27 In the circumstances, I am satisfied that the proposed explanatory memorandum to be sent to shareholders should be approved for the purpose of s 411(1). The proposed scheme booklet, while it is somewhat voluminous, sets out adequately the disclosures that should be made in the circumstances, so far as it is possible to determine from the material before me. The scheme booklet will include the explanatory statement, a copy of WHK Horwath's report, the texts of the scheme, the Scheme Implementation Agreement and the deed poll. It will also include the formal notice of scheme meeting and a proxy form for shareholders who do not wish to attend the meeting in person.
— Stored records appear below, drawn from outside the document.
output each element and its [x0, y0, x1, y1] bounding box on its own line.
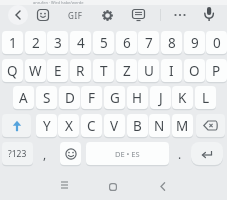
staticText: 9 — [191, 34, 199, 52]
button[interactable]: 7 — [138, 31, 159, 54]
staticText: . — [178, 146, 182, 162]
button[interactable]: R — [70, 59, 91, 82]
staticText: A — [19, 89, 28, 107]
button[interactable] — [191, 142, 223, 165]
staticText: 6 — [123, 34, 131, 52]
button[interactable]: Y — [36, 114, 57, 137]
staticText: Z — [123, 62, 131, 80]
staticText: DE • ES — [115, 149, 140, 159]
staticText: 3 — [54, 34, 62, 52]
staticText: T — [100, 62, 108, 80]
button[interactable]: B — [127, 114, 148, 137]
staticText: 0 — [213, 34, 221, 52]
staticText: C — [87, 117, 96, 135]
button[interactable]: D — [59, 86, 80, 109]
button[interactable]: 3 — [47, 31, 68, 54]
button[interactable] — [60, 181, 69, 189]
staticText: R — [76, 62, 85, 80]
button[interactable]: , — [36, 142, 54, 165]
button[interactable]: F — [81, 86, 102, 109]
button[interactable] — [196, 114, 225, 137]
staticText: F — [88, 89, 96, 107]
staticText: 4 — [77, 34, 85, 52]
button[interactable]: 9 — [184, 31, 205, 54]
staticText: Y — [43, 117, 51, 135]
button[interactable]: 6 — [116, 31, 137, 54]
button[interactable]: 8 — [161, 31, 182, 54]
staticText: H — [132, 89, 143, 107]
staticText: X — [65, 117, 73, 135]
staticText: E — [54, 62, 62, 80]
staticText: 8 — [168, 34, 176, 52]
button[interactable]: W — [25, 59, 46, 82]
button[interactable]: J — [150, 86, 171, 109]
staticText: anrufen · Wird habe/werde — [33, 0, 84, 5]
button[interactable]: DE • ES — [86, 142, 169, 165]
button[interactable]: N — [149, 114, 170, 137]
staticText: 5 — [100, 34, 108, 52]
staticText: ?123 — [8, 148, 27, 160]
button[interactable]: . — [172, 142, 188, 165]
staticText: 7 — [145, 34, 153, 52]
staticText: W — [29, 62, 42, 80]
button[interactable] — [60, 142, 81, 165]
button[interactable]: K — [172, 86, 193, 109]
staticText: GIF — [68, 10, 83, 21]
button[interactable]: 2 — [25, 31, 46, 54]
button[interactable]: O — [184, 59, 205, 82]
button[interactable]: A — [13, 86, 34, 109]
button[interactable]: C — [81, 114, 102, 137]
button[interactable]: I — [161, 59, 182, 82]
staticText: L — [202, 89, 210, 107]
button[interactable]: ?123 — [2, 142, 33, 165]
staticText: K — [178, 89, 187, 107]
button[interactable]: G — [104, 86, 125, 109]
button[interactable]: Q — [2, 59, 23, 82]
staticText: S — [43, 89, 51, 107]
button[interactable] — [132, 9, 145, 21]
button[interactable] — [202, 6, 216, 23]
staticText: B — [133, 117, 142, 135]
staticText: I — [169, 62, 174, 80]
staticText: , — [43, 146, 47, 162]
button[interactable] — [160, 182, 166, 191]
button[interactable]: 0 — [206, 31, 227, 54]
button[interactable] — [173, 12, 187, 18]
staticText: J — [159, 89, 163, 107]
staticText: N — [154, 117, 165, 135]
button[interactable]: P — [206, 59, 227, 82]
staticText: Q — [7, 62, 18, 80]
button[interactable]: X — [58, 114, 79, 137]
staticText: U — [144, 62, 154, 80]
staticText: 2 — [32, 34, 40, 52]
button[interactable]: V — [104, 114, 125, 137]
button[interactable]: 1 — [2, 31, 23, 54]
button[interactable] — [8, 5, 28, 25]
staticText: V — [110, 117, 119, 135]
staticText: G — [110, 89, 120, 107]
staticText: P — [212, 62, 221, 80]
button[interactable]: T — [93, 59, 114, 82]
button[interactable] — [101, 9, 114, 22]
button[interactable]: GIF — [64, 8, 86, 22]
button[interactable] — [37, 9, 49, 21]
button[interactable]: 4 — [70, 31, 91, 54]
staticText: M — [176, 117, 189, 135]
button[interactable]: S — [36, 86, 57, 109]
staticText: D — [65, 89, 75, 107]
staticText: O — [189, 62, 200, 80]
button[interactable] — [2, 114, 31, 137]
button[interactable]: M — [172, 114, 193, 137]
button[interactable]: E — [47, 59, 68, 82]
button[interactable]: U — [138, 59, 159, 82]
staticText: 1 — [9, 34, 17, 52]
button[interactable]: Z — [116, 59, 137, 82]
button[interactable] — [109, 183, 117, 191]
button[interactable]: 5 — [93, 31, 114, 54]
button[interactable]: L — [195, 86, 216, 109]
button[interactable]: H — [127, 86, 148, 109]
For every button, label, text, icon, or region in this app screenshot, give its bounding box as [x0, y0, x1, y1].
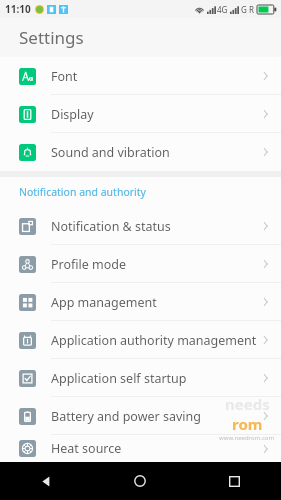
- staticText: 11:10: [5, 2, 31, 16]
- staticText: 4G: [217, 4, 228, 15]
- button[interactable]: Application self startup: [0, 359, 281, 397]
- button[interactable]: App management: [0, 283, 281, 321]
- button[interactable]: Application authority management: [0, 321, 281, 359]
- button[interactable]: Back: [0, 462, 93, 500]
- button[interactable]: Notification & status: [0, 207, 281, 245]
- staticText: www.needrom.com: [219, 434, 275, 442]
- staticText: G: [241, 4, 247, 15]
- staticText: Notification & status: [51, 218, 171, 235]
- staticText: Display: [51, 106, 94, 123]
- staticText: Application self startup: [51, 370, 187, 387]
- button[interactable]: Heat source: [0, 435, 281, 462]
- staticText: Heat source: [51, 440, 122, 457]
- staticText: R: [249, 4, 254, 15]
- button[interactable]: Recent apps: [187, 462, 281, 500]
- staticText: Font: [51, 68, 78, 85]
- staticText: Battery and power saving: [51, 408, 201, 425]
- staticText: Settings: [19, 26, 84, 49]
- staticText: Application authority management: [51, 332, 257, 349]
- staticText: Sound and vibration: [51, 144, 170, 161]
- button[interactable]: Sound and vibration: [0, 133, 281, 171]
- staticText: Notification and authority: [19, 185, 146, 199]
- button[interactable]: Profile mode: [0, 245, 281, 283]
- button[interactable]: Font: [0, 57, 281, 95]
- button[interactable]: Display: [0, 95, 281, 133]
- button[interactable]: Battery and power saving: [0, 397, 281, 435]
- staticText: Profile mode: [51, 256, 127, 273]
- staticText: rom: [232, 414, 263, 434]
- staticText: needs: [225, 394, 270, 414]
- button[interactable]: Home: [93, 462, 187, 500]
- staticText: App management: [51, 294, 157, 311]
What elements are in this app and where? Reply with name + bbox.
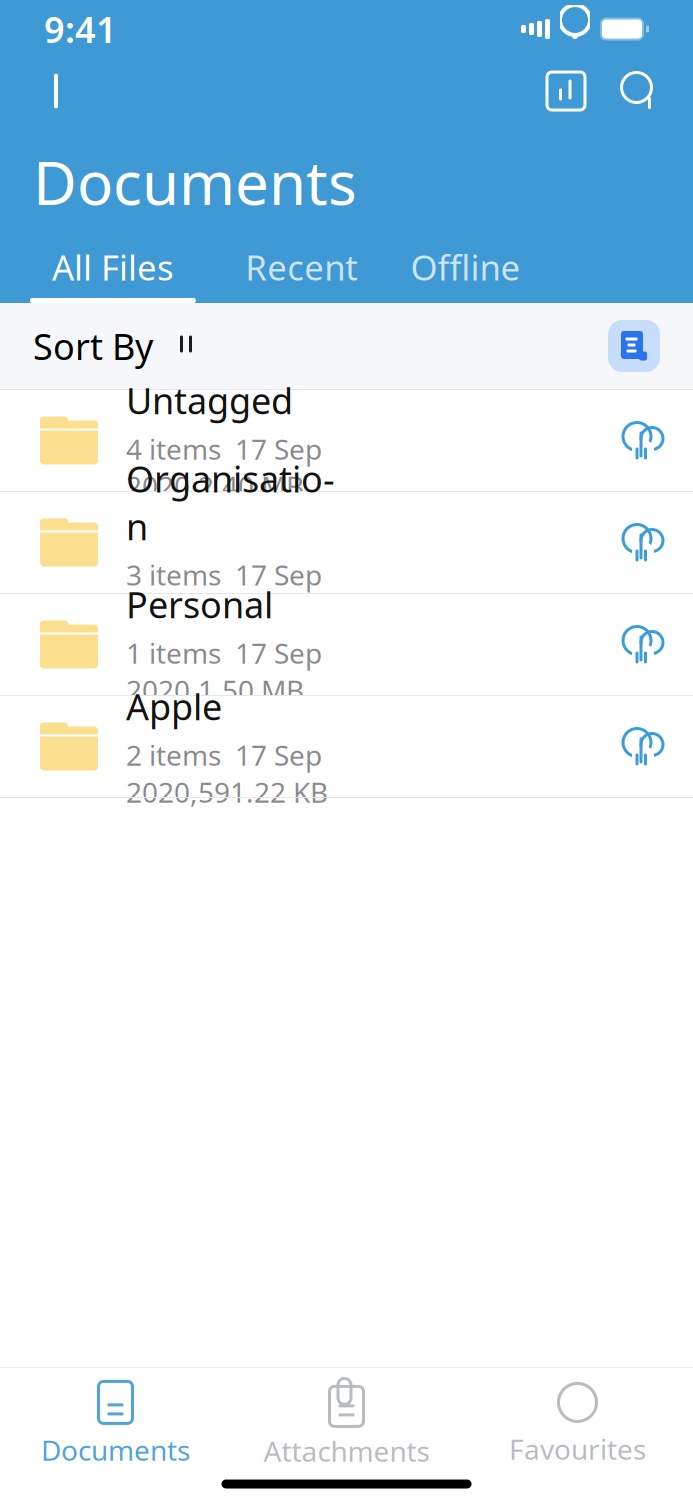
- staticText: 3 items 17 Sep 2020,1.46 MB: [126, 556, 322, 630]
- button[interactable]: Attachments: [231, 1366, 462, 1470]
- staticText: 4 items 17 Sep 2020,2.40 MB: [126, 430, 322, 505]
- button[interactable]: Apple: [0, 696, 693, 798]
- staticText: 2 items 17 Sep 2020,591.22 KB: [126, 736, 328, 811]
- staticText: All Files: [52, 244, 174, 290]
- staticText: Personal: [126, 580, 273, 628]
- staticText: Documents: [41, 1431, 190, 1469]
- staticText: Offline: [410, 244, 520, 290]
- button[interactable]: Untagged: [0, 390, 693, 492]
- button[interactable]: Back: [22, 63, 80, 119]
- staticText: Recent: [245, 244, 358, 290]
- staticText: Sort By: [33, 322, 153, 370]
- button[interactable]: Layout options: [608, 320, 660, 372]
- button[interactable]: Documents: [0, 1367, 231, 1469]
- button[interactable]: Offline: [404, 244, 527, 303]
- button[interactable]: Recent: [242, 244, 362, 303]
- staticText: 1 items 17 Sep 2020,1.50 MB: [126, 634, 322, 709]
- button[interactable]: Search: [609, 60, 671, 122]
- staticText: Organisation: [126, 454, 335, 550]
- button[interactable]: Sort By: [33, 310, 199, 382]
- staticText: Untagged: [126, 376, 293, 424]
- staticText: Apple: [126, 682, 222, 730]
- button[interactable]: Personal: [0, 594, 693, 696]
- button[interactable]: Organisation: [0, 492, 693, 594]
- button[interactable]: Select: [537, 62, 595, 120]
- button[interactable]: All Files: [30, 244, 196, 303]
- staticText: Documents: [33, 142, 357, 222]
- staticText: 9:41: [44, 5, 117, 53]
- button[interactable]: Favourites: [462, 1368, 693, 1468]
- staticText: Attachments: [264, 1432, 430, 1470]
- staticText: Favourites: [509, 1430, 646, 1468]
28 The scheme booklet contains considerable factual information concerning the Company and Avnet. The evidence of Mr Laurence Sellers and Mr Gavin Lawless, on behalf of Avnet, sets out the steps that were taken to verify the accuracy of the factual information contained in the scheme booklet. I have also seen evidence from Mahendra Amin, the Chief Financial Officer of the Company, concerning the capacity of the company to pay the proposed special dividend, assuming the preconditions for its payment are satisfied.
29 In all of the circumstances, I was satisfied on the evidence before me that it was appropriate to convene a meeting of the shareholders of the Company to be held on 29 November 2010 for the purpose of considering, and if thought fit, agreeing to the proposed scheme of arrangement.
I certify that the preceding twenty-nine (29) numbered paragraphs are a true copy of the Reasons for Judgment herein of the Honourable Justice Emmett.